● **WORK TO COMPLETE**
Transcribe all the lines below exactly. Omit the pictures.

● **TASK DATA**
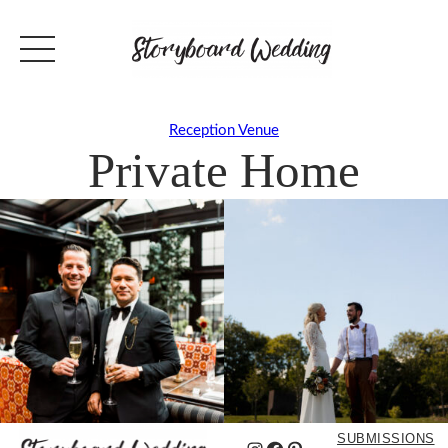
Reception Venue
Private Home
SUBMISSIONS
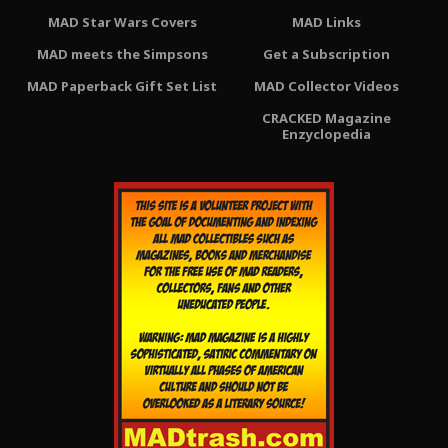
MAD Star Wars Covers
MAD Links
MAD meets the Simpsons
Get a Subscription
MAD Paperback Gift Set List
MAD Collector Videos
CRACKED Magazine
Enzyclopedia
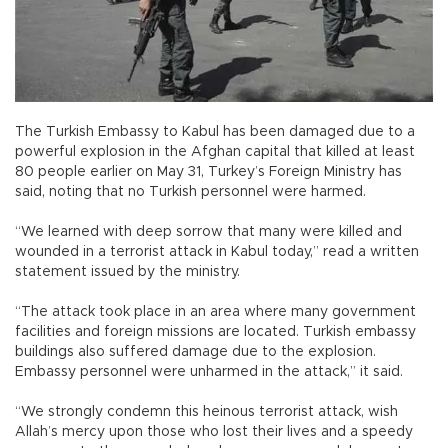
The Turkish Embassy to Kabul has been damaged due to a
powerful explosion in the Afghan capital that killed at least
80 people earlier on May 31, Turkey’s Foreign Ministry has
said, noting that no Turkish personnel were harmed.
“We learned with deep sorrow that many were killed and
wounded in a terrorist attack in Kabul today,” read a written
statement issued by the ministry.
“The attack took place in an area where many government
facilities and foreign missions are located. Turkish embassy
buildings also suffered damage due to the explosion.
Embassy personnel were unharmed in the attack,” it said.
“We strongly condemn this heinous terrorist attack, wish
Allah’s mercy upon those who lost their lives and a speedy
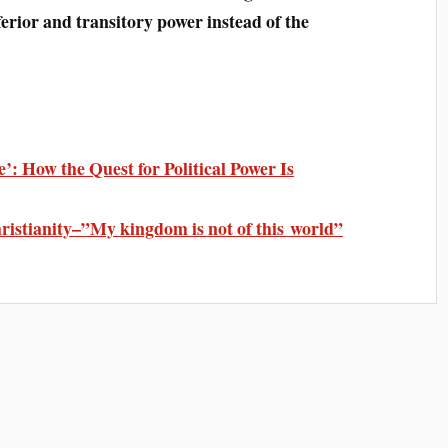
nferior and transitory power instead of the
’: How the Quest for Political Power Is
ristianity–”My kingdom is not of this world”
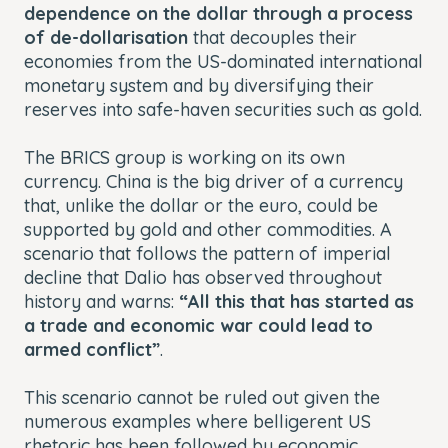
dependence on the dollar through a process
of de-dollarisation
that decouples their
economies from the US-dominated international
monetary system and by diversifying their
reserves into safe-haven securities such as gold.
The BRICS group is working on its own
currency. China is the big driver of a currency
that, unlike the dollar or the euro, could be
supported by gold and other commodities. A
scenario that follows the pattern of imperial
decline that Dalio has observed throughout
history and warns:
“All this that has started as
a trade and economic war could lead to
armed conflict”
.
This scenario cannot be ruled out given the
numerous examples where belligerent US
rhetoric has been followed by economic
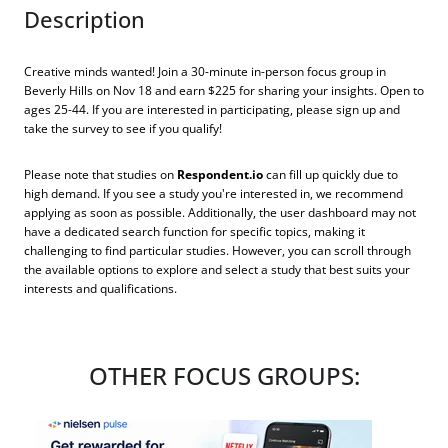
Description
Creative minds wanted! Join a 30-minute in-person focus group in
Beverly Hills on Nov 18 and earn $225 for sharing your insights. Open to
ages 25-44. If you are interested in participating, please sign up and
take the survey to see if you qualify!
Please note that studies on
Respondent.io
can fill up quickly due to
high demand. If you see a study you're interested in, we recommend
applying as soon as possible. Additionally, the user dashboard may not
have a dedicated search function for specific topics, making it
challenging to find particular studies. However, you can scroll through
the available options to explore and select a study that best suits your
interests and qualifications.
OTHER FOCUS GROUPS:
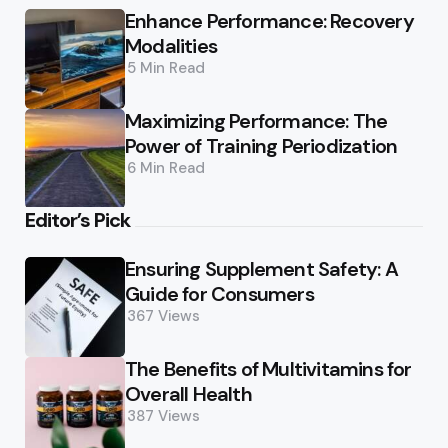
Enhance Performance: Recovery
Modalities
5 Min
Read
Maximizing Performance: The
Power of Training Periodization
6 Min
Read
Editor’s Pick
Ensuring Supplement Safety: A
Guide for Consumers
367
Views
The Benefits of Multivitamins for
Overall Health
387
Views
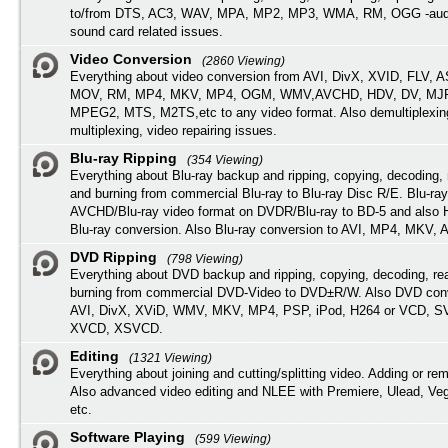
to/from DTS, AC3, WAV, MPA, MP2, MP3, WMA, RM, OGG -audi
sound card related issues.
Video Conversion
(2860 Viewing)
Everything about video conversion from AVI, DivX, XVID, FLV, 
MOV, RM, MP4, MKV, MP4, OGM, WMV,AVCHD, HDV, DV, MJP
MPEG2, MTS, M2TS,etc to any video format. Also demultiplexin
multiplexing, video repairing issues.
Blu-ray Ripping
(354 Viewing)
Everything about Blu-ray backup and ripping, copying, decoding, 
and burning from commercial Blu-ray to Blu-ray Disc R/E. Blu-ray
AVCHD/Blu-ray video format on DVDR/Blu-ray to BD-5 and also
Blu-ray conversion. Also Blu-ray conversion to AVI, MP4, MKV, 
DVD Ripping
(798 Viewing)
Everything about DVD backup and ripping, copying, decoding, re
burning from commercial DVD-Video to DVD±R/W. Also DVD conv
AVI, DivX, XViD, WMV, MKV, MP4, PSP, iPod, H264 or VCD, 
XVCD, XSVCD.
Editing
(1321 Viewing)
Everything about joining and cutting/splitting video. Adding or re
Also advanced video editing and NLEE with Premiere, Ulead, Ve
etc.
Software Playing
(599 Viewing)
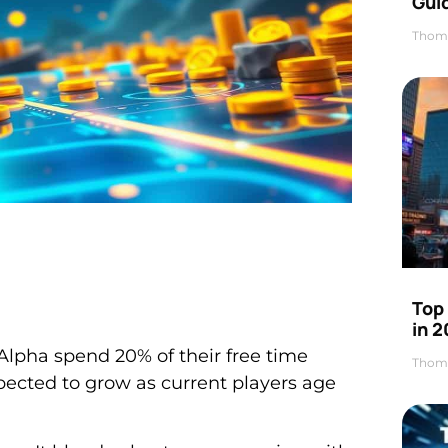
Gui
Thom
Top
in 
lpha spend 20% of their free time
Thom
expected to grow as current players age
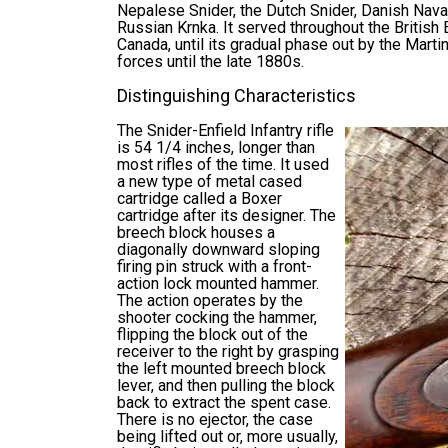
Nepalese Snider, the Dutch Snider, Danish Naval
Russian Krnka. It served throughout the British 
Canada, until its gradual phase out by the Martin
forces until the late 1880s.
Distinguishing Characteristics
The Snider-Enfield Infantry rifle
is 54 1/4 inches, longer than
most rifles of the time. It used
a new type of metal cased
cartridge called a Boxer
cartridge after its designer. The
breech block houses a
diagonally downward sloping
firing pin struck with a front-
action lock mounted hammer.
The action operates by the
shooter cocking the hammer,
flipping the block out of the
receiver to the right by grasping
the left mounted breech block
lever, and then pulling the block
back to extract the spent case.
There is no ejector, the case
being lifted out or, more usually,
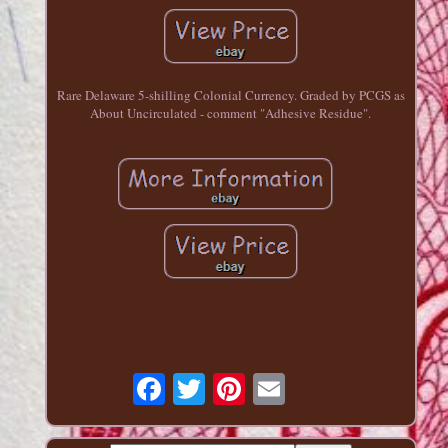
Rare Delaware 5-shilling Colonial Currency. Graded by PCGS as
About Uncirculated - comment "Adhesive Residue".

● **TASK ANSWER**
Reception Venue
Private Home
SUBMISSIONS
MAD Star Wars Covers
MAD Links
MAD meets the Simpsons
Get a Subscription
MAD Paperback Gift Set List
MAD Collector Videos
CRACKED Magazine
Enzyclopedia
The Turkish Embassy to Kabul has been damaged due to a
powerful explosion in the Afghan capital that killed at least
80 people earlier on May 31, Turkey’s Foreign Ministry has
said, noting that no Turkish personnel were harmed.
“We learned with deep sorrow that many were killed and
wounded in a terrorist attack in Kabul today,” read a written
statement issued by the ministry.
“The attack took place in an area where many government
facilities and foreign missions are located. Turkish embassy
buildings also suffered damage due to the explosion.
Embassy personnel were unharmed in the attack,” it said.
“We strongly condemn this heinous terrorist attack, wish
Allah’s mercy upon those who lost their lives and a speedy
nferior and transitory power instead of the
’: How the Quest for Political Power Is
ristianity–”My kingdom is not of this world”
dependence on the dollar through a process
of de-dollarisation
that decouples their
economies from the US-dominated international
monetary system and by diversifying their
reserves into safe-haven securities such as gold.
The BRICS group is working on its own
currency. China is the big driver of a currency
that, unlike the dollar or the euro, could be
supported by gold and other commodities. A
scenario that follows the pattern of imperial
decline that Dalio has observed throughout
history and warns:
“All this that has started as
a trade and economic war could lead to
armed conflict”
.
This scenario cannot be ruled out given the
numerous examples where belligerent US
rhetoric has been followed by economic
Description
Creative minds wanted! Join a 30-minute in-person focus group in
Beverly Hills on Nov 18 and earn $225 for sharing your insights. Open to
ages 25-44. If you are interested in participating, please sign up and
take the survey to see if you qualify!
Please note that studies on
Respondent.io
can fill up quickly due to
high demand. If you see a study you're interested in, we recommend
applying as soon as possible. Additionally, the user dashboard may not
have a dedicated search function for specific topics, making it
challenging to find particular studies. However, you can scroll through
the available options to explore and select a study that best suits your
interests and qualifications.
OTHER FOCUS GROUPS:
Enhance Performance: Recovery
Modalities
5 Min
Read
Maximizing Performance: The
Power of Training Periodization
6 Min
Read
Editor’s Pick
Ensuring Supplement Safety: A
Guide for Consumers
367
Views
The Benefits of Multivitamins for
Overall Health
387
Views
to/from DTS, AC3, WAV, MPA, MP2, MP3, WMA, RM, OGG -audi
sound card related issues.
Video Conversion
(2860 Viewing)
Everything about video conversion from AVI, DivX, XVID, FLV, 
MOV, RM, MP4, MKV, MP4, OGM, WMV,AVCHD, HDV, DV, MJP
MPEG2, MTS, M2TS,etc to any video format. Also demultiplexin
multiplexing, video repairing issues.
Blu-ray Ripping
(354 Viewing)
Everything about Blu-ray backup and ripping, copying, decoding, 
and burning from commercial Blu-ray to Blu-ray Disc R/E. Blu-ray
AVCHD/Blu-ray video format on DVDR/Blu-ray to BD-5 and also
Blu-ray conversion. Also Blu-ray conversion to AVI, MP4, MKV, 
DVD Ripping
(798 Viewing)
Everything about DVD backup and ripping, copying, decoding, re
burning from commercial DVD-Video to DVD±R/W. Also DVD conv
AVI, DivX, XViD, WMV, MKV, MP4, PSP, iPod, H264 or VCD, 
XVCD, XSVCD.
Editing
(1321 Viewing)
Everything about joining and cutting/splitting video. Adding or re
Also advanced video editing and NLEE with Premiere, Ulead, Ve
etc.
Software Playing
(599 Viewing)
Gui
Thom
Top
in 
lpha spend 20% of their free time
Thom
expected to grow as current players age
Nepalese Snider, the Dutch Snider, Danish Naval
Russian Krnka. It served throughout the British 
Canada, until its gradual phase out by the Martin
forces until the late 1880s.
Distinguishing Characteristics
The Snider-Enfield Infantry rifle
is 54 1/4 inches, longer than
most rifles of the time. It used
a new type of metal cased
cartridge called a Boxer
cartridge after its designer. The
breech block houses a
diagonally downward sloping
firing pin struck with a front-
action lock mounted hammer.
The action operates by the
shooter cocking the hammer,
flipping the block out of the
receiver to the right by grasping
the left mounted breech block
lever, and then pulling the block
back to extract the spent case.
There is no ejector, the case
being lifted out or, more usually,
Rare Delaware 5-shilling Colonial Currency. Graded by PCGS as
About Uncirculated - comment "Adhesive Residue".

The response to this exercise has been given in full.